どのような技法や素材が使われているのか? この作品は「鉛筆、紙」を素材とし、「素描」に分類されます。 新古典主義の時代には、古典的な陰影法による量感や、彫刻的で単純化されたフォルムが特徴とされています。 国立西洋美術館の「ピカソの人物画」展の解説によると、この「道化師」は、コメディア・デラルテに由来するピエロを表現しているとされています。

どのような意味を持っているのか? ピカソにとって「道化師」は、単なる人を笑わせる存在ではなく、孤独感を抱えた芸術家自身の姿を投影するモチーフでした。
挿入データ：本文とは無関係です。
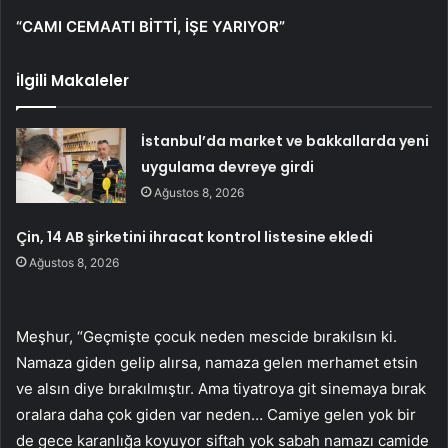
“CAMI CEMAATI BİTTİ, İŞE YARIYOR”
İlgili Makaleler
İstanbul’da market ve bakkallarda yeni
uygulama devreye girdi
Ağustos 8, 2026
Çin, 14 AB şirketini ihracat kontrol listesine ekledi
Ağustos 8, 2026
Meşhur, “Geçmişte çocuk neden mescide bırakılsın ki.
Namaza giden gelip alırsa, namaza gelen merhamet etsin
ve alsın diye bırakılmıştır. Ama tiyatroya git sinemaya bırak
oralara daha çok giden var neden… Camiye gelen yok bir
de gece karanlığa koyuyor siftah yok sabah namazı camide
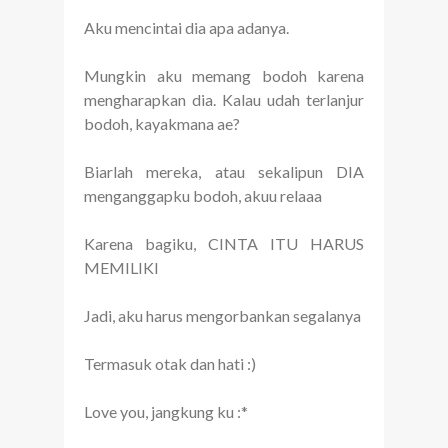
Aku mencintai dia apa adanya.
Mungkin aku memang bodoh karena
mengharapkan dia. Kalau udah terlanjur
bodoh, kayakmana ae?
Biarlah mereka, atau sekalipun DIA
menganggapku bodoh, akuu relaaa
Karena bagiku, CINTA ITU HARUS
MEMILIKI
Jadi, aku harus mengorbankan segalanya
Termasuk otak dan hati :)
Love you, jangkung ku :*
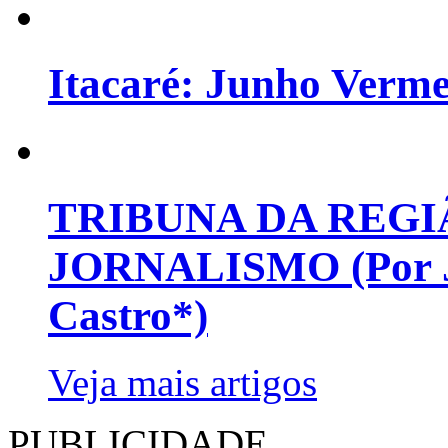
Itacaré: Junho Verm
TRIBUNA DA REGI
JORNALISMO (Por Jo
Castro*)
Veja mais artigos
PUBLICIDADE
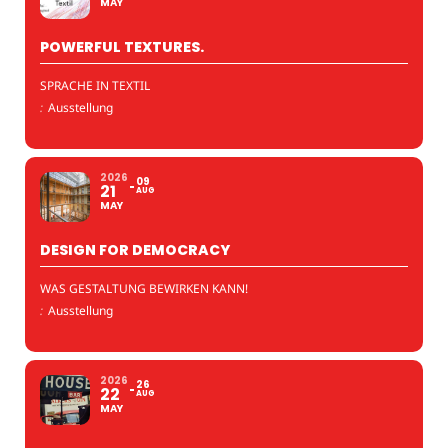
MAY
POWERFUL TEXTURES.
SPRACHE IN TEXTIL
:
Ausstellung
2026
09
21
AUG
MAY
DESIGN FOR DEMOCRACY
WAS GESTALTUNG BEWIRKEN KANN!
:
Ausstellung
2026
26
22
AUG
MAY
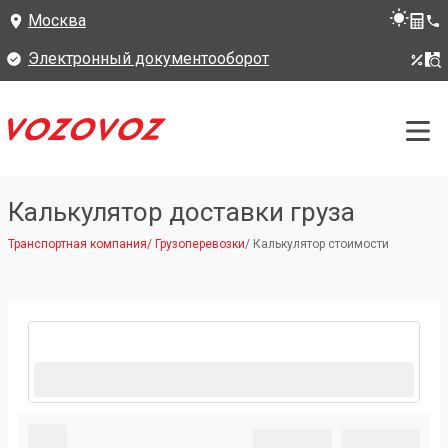
Москва
Электронный документооборот
Калькулятор доставки груза
Транспортная компания
/
Грузоперевозки
/
Калькулятор стоимости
多くの道化師の作品で、彼らは笑っていないことが指摘されています。 道化師には、芸を演じる者に特有の孤独感がつきものですが、ピカソもまた芸術を志す者としての孤独感を深く感じていたと考えられます。

どのような評価や影響を与えたのか? 「道化師」という具体的な作品に対する直接的な評価や影響についての詳細な情報は見つかりませんでしたが、一九一八年頃に始まったピカソの「新古典主義の時代」は、キュビスムからの解放であり、写実的な人物像を描き始めたことで、戦中から戦後にかけてフランス美術界を支配した「秩序への回帰」の傾向に先鞭をつけました。 この時期のピカソは、キュビスムと並行しながら古典的で写実的な作品を描き、その後のシュルレアリスムへの接続にも繋がっていきます。 「ピカソ 青の時代を超えて」という展覧会は、ピカソの初期の「青の時代」を原点としつつ、キュビスムの探求、そして円熟期から晩年までの画業を捉えなおす試みであり、国内外の重要な作品を通じて、彼の創造の軌跡に迫るものです。 この展覧会では、ピカソが描きながら大胆に作風を変えていったことが、彼のすごさの秘密であり、制作のエッセンスであると評価されています。